Weekend Box Office Chilled by ‘Ice Age 4′
‘Ice Age 4′
No big surprises at the box office this weekend as 20th Century Fox’s CG-animated family friendly “Ice Age: Continental Drift” opened in the top spot with an estimated $46 million.
With an international weekend gross of $95 million, “Ice Age 4” was the number one film worldwide with $141 million. “Continental Drift” opened internationally with a staggered release schedule beginning June 28, and has picked up $339 million to date, for a worldwide cume of a cool $385 million through the weekend.
Sony’s “The Amazing Spider-Man” demonstrated some sticking power as it fell just 44% from its opening last week, taking in an estimated $35 million to capture the second spot. The Marc Webb feature, starring Andrew Garfield and Emma Stone in the franchise reboot, has amassed an impressive $200.9 million since its release. On a worldwide basis “Spider-Man” has grossed an amazing $521.3 million to date.
Universal’s “Ted” continues to bring in audiences as it moved into the third spot, grossing an estimated $22.15 million on its third weekend in theaters, off a meager 31% from a week ago. The raunchy R-rated comedy starring Marc Wahlberg and Mila Kunis has picked up a stout $160 million so far.
The debut for the Blue Sky Studios' “Ice Age 4” was the third best of the four films in the franchise, behind the original “Ice Age” which opened with $46.3 million in March of 2002, and “The Meltdown” with $68 million in March of 2006, but ahead of the $41.7 million generated by “Dawn of the Dinosaurs” in July of 2009, which also marked the first time the franchise opened during the summer.
The opening weekend gross for “Ice Age 4” was helped by those higher priced 3-D tickets, as was the third film, but was hindered by two other high profile family oriented films that are still playing in the top 10 – Disney’s “Brave” from Pixar and Paramount’s “Madagascar 3” from DreamWorks, which pulled in a combined $14.2 million between them.
“It’s really satisfying to see the fourth film in the franchise do as well or better then that third film,” said Chris Aronson, President of Domestic Distribution for 20th Century Fox.
The first “Ice Age” film not to be directed by Carlos Saldanha, who helmed the first three, “Ice Age 4” was helmed by Steve Martino and Mike Thurmeier. The familiar voices returned for the fourth film, including Ray Romano, Queen Latifah, Denis Leary and John Leguizamo.

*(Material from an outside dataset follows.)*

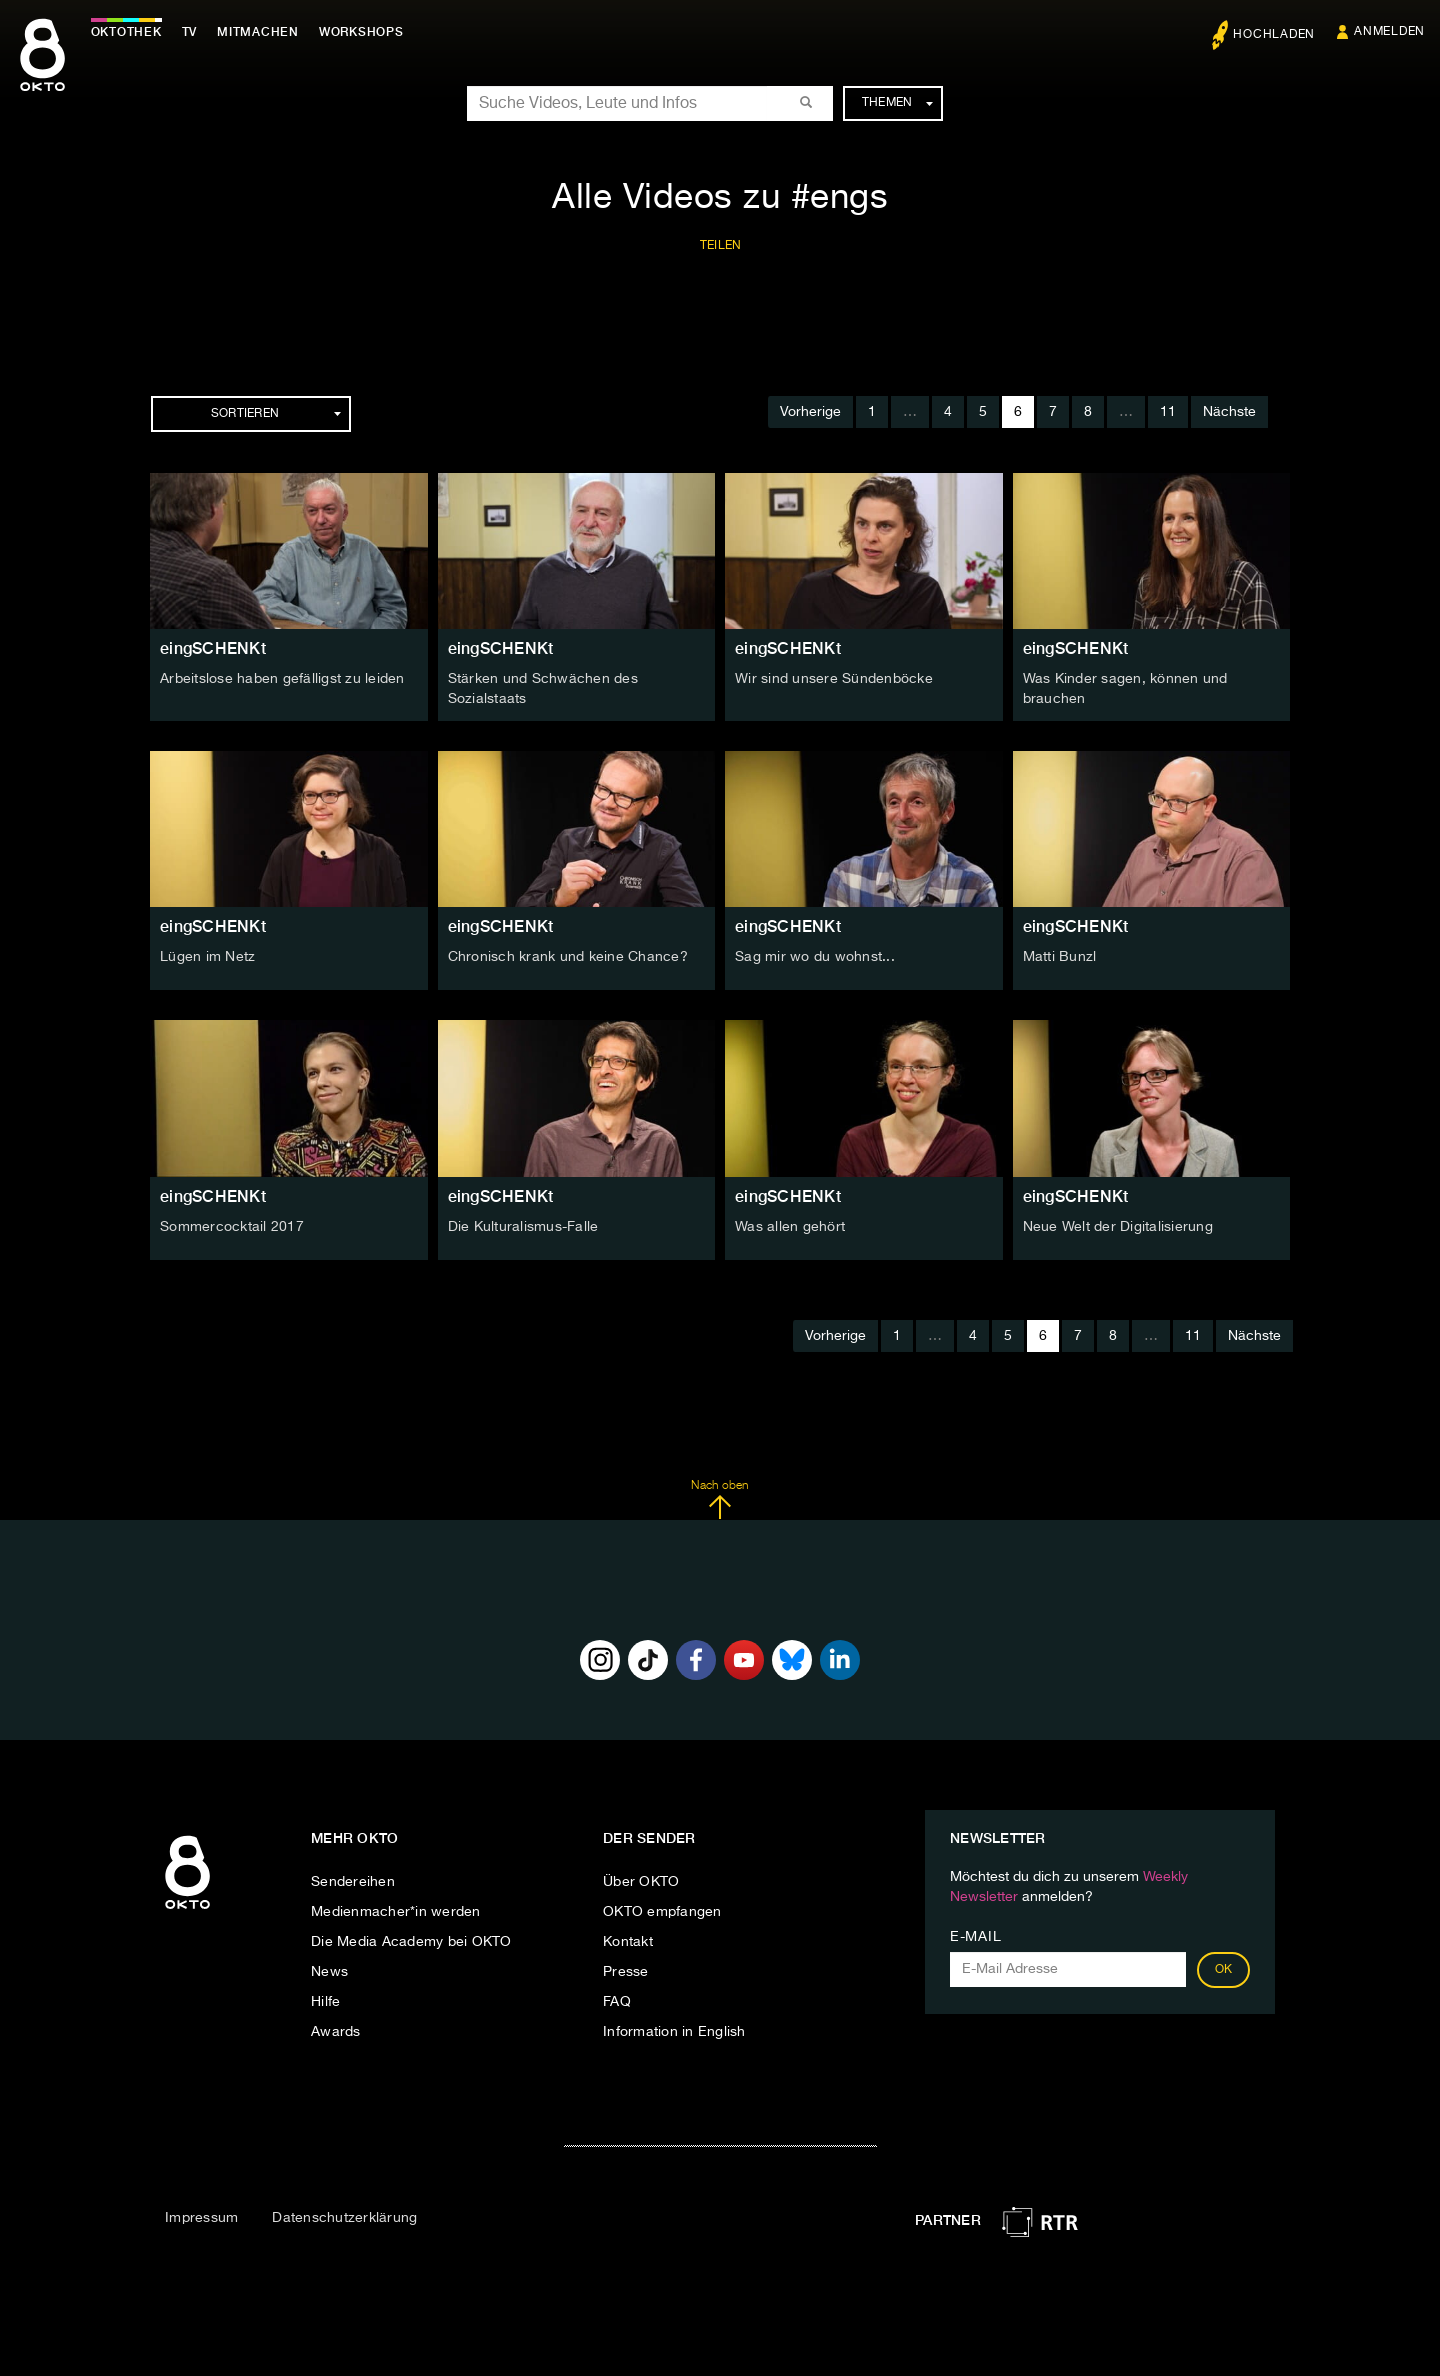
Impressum (201, 2217)
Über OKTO (641, 1881)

The debut for the PG-rated comedy was on the low side of expectations but in the area anticipated. The fourth film in the franchise generated a sturdy “A”- CinemaScore from moviegoers, a sterling “A” from those under 18 years of age, all of which should help it get some traction at the boxoffice with its core audience in the weeks ahead with positive word of mouth. Reviewers were not as kind as just 40% gave the film positive marks, according to an aggregate tallied by RottenTomatoes.com. The audience was split pretty evenly male/female and agewise as well, with 50/50 being over and under 25 years of age.
With $385 million already under its boxoffice belt, the film’s estimated $90 million cost is already covered. The total worldwide gross from the previous three films is a sizzling $2.1 billion, with some 73% of that coming from international markets. The franchise has not behaved at the boxoffice in a typical fashion – rather than bringing in incrementally lower grosses, in the case of “Ice Age” each successive release has found a bigger audience and therefore higher grosses – both domestically and internationally.
The first “Ice Age” film was released in 2002 and racked up $383.3 million worldwide, followed by “Ice Age: The Meltdown” in 2006 with $655.5 million, and 2009’s “Ice Age: Dawn of the Dinosaurs” pulled in a stellar $886.7 million worldwide.
The total gross for all films this weekend is an estimated $161 million, down nearly 39% from last year’s comparable frame. But that drop was due largely to the release the last “Harry Potter” film last year, which pulled in a staggering $169.2 million by itself that weekend.